The baby was lying in a white iron crib when she found him, his brown eyes vacant and his body limp.

Donna Laine, a Northern Virginia resident, was in an orphanage in the Transylvanian city of Cluj recently when she spotted Joshua, one of the thousands of abandoned babies in Romania that she had traveled so far to find.

"He was so quiet, he never made a sound. I thought he might not be able to speak or hear," Laine recalled last week in an interview in her Fairfax County home.

"Then I picked him up, and his legs went limp."

For seven months, since the day he had been taken to the orphanage in northwestern Romania, Joshua had lain in a sunken mattress, flat on his back. Stuck in the dip of the mattress, he barely moved. Not as thin as the tiny girl who was fed nothing but tea before she was deserted, nor visibly ill like others, Joshua wore a white cloth bracelet, his name stitched on it.

For Donna Laine and her husband Jeffrey, the tragedy of Romania's mass orphanages fulfilled a dream: the chance to start a family.

Their six-week effort to adopt a child ended successfully June 27 when she and her new son arrived at Dulles International Airport.

Worldwide interest has focused recently on Romania's sick and discarded children, but despite growing interest in the United States in adopting them, a new Romanian suspension on foreign adoptions has made Joshua one of the last babies allowed to leave the country.

After the December execution of dictator Nicolae Ceausescu, international relief organizations and foreign journalists glimpsed a hidden horror: up to 40,000 abandoned babies in state orphanages, many of them dying of AIDS.

"The crazy Ceausescu cut off subsidies to the hospitals," leaving them ill-equipped to safely perform the blood transfusions that were performed on premature and malnourished babies, said Cornel Dragomirescu, press officer at the Romanian Embassy in Washington.

Ceausescu had sought to increase Romania's population by forcing families to produce babies. He outlawed abortion and contraceptive devices, prompting thousands of women to abandon children they could not provide for or did not want.

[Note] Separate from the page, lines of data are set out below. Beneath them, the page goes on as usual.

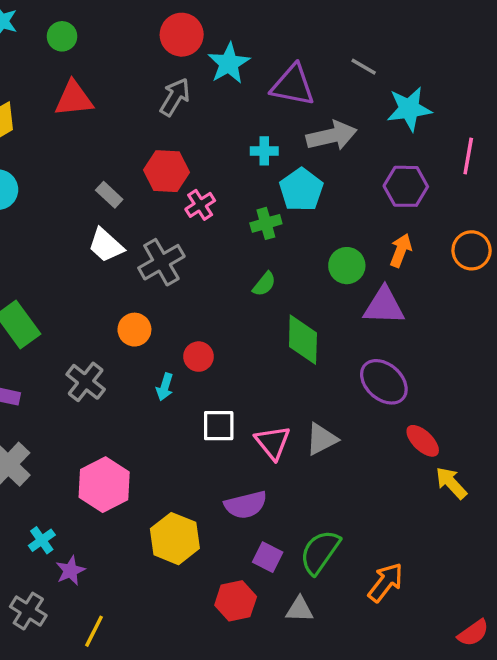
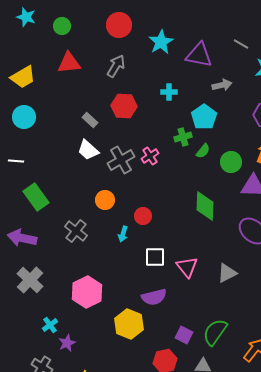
red circle: (182, 35) -> (119, 25), moved
gray arrow: (175, 97) -> (116, 66), moved
gray arrow: (332, 136) -> (222, 85), size x0.7
cyan cross: (264, 151) -> (169, 92), moved
pink cross: (200, 205) -> (150, 156), moved
green semicircle: (264, 284) -> (203, 151), moved
gray triangle: (322, 439) -> (227, 273), moved
purple semicircle: (246, 505) -> (154, 297), moved

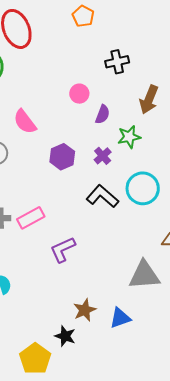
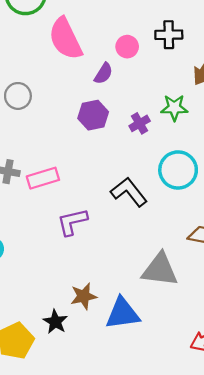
black cross: (117, 62) -> (169, 35), moved
purple semicircle: (103, 114) -> (103, 73), moved
pink semicircle: (25, 122) -> (65, 39), moved, size x1.4
black L-shape: (102, 196) -> (129, 192), moved
blue triangle: (120, 318) -> (123, 314), size x1.4

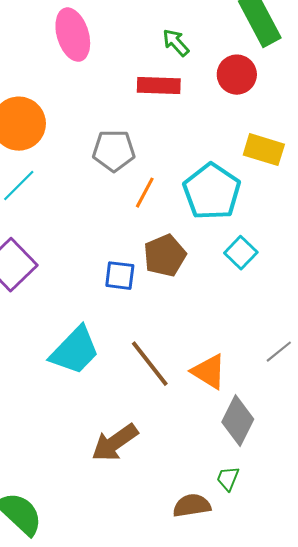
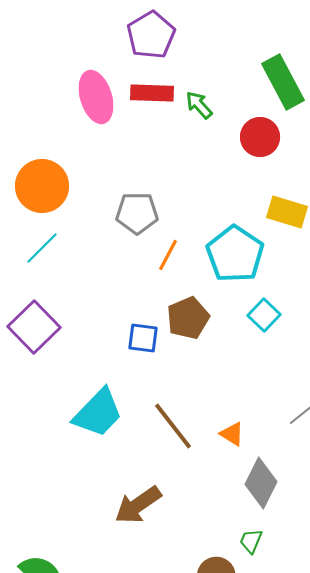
red rectangle: (159, 86) -> (152, 93), moved
orange triangle: (209, 372) -> (232, 434), size x0.7

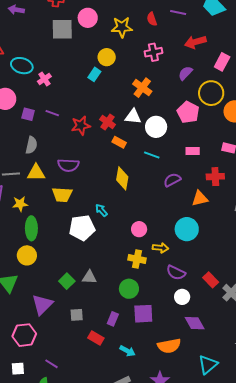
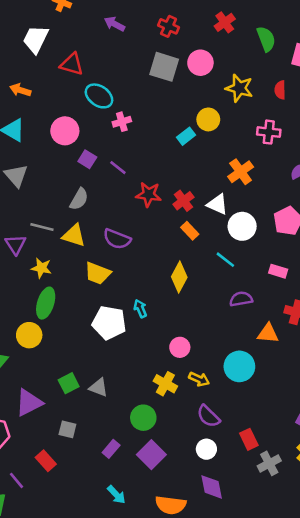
purple square: (143, 314) -> (151, 455), turned 30
red rectangle: (96, 338) -> (46, 461), moved

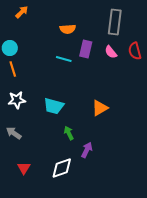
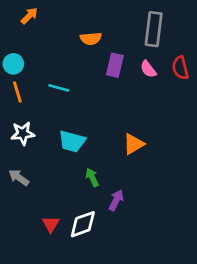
cyan line: (64, 59) -> (59, 88), moved
red triangle: (24, 168) -> (51, 224), moved

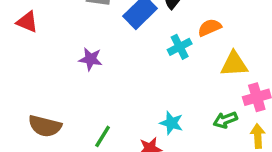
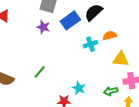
purple star: (91, 59) -> (43, 27), moved
green line: (103, 136) -> (40, 72), moved

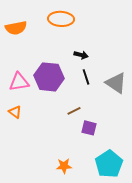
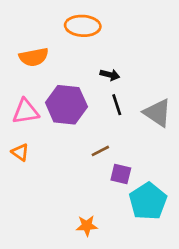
orange semicircle: (16, 28) -> (34, 57), moved
cyan pentagon: (109, 164) -> (148, 201), moved

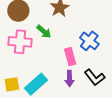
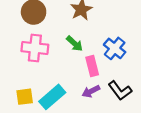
green arrow: (44, 32) -> (75, 44), moved
purple arrow: (69, 79) -> (91, 91), turned 63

"There were too many children who needed love and attention and so few to give it," Laine wrote in her journal after her day at the Cluj orphanage, where Joshua lay.

Since Romania suspended foreign adoptions on June 11, apparently because the parliament is considering new regulations governing them, the State Department has advised Americans not to go to Romania to find a baby.

"They have closed off adoption," said Mary Beth Seader, vice president of the National Committee For Adoption, a private, nonprofit group. "I keep hearing of people going over there and spending thousands of dollars and coming home empty-handed."

Laine, who met mothers from England, Austria and other countries hoping to adopt when she was in Romania, had started her procedures before the cutoff date.

With 2 million American couples seeking to adopt and only 25,000 children available each year, foreign adoptions have become increasingly popular, Seader said.

After news reports of the abandoned and ill Romanian babies, the State Department received hundreds of inquiries about how to adopt them and is still fielding calls, department spokesman Charles S. Smith said. He estimated that 30 American couples have successfully adopted Romanian babies this year.

Even though Laine was accompanied by her mother, who was born in Romania and speaks the language fluently, she said it was one of the most difficult tasks of her life. She visited one orphanage after another, in one gray, smoggy city after another.

Most times, she said, she was denied entrance into the orphanages and told to wait in small, detached buildings. And every time, after she initially asked if there were any adoptable babies, she was told, "No."

Only after persistence was she shown into the rooms with the white, iron cribs.

"I think they didn't even regard the kids who were handicapped or sick as adoptable. They didn't think anybody would want them," Laine said, with Joshua, smelling of baby powder, bouncing on her lap.

"You wouldn't believe the difference," the former respiratory therapist said, turning her focus to her son. "He was lifeless when I saw him. He had no stimulation. He didn't respond to anything; I didn't even know if he could hear." As she said this, the 8-month-old shouted, "Oh," and flailed his arms and smiled.

Laine, 39, said she and her husband had wanted a child for 10 years and had been unsuccessful in exhaustive efforts to adopt a baby domestically.

This spring they were again disappointed when a 17-year-old girl apparently changed her mind about giving her child up for adoption.

"I didn't know I'd come home with any baby when I left," Laine said. "I just felt I had to try. For 10 years we've been wanting children. I had to try. I wouldn't have been at peace if I hadn't."

Jeffrey Laine, a civilian analyst at the Pentagon, said he knew that if anyone could bring a child out of the bureaucratic chaos of Romania, it would be his wife.

He added, "I can't help but look in {Joshua's} face and see what he can be here, the chances he will have that he couldn't have had if she hadn't found him."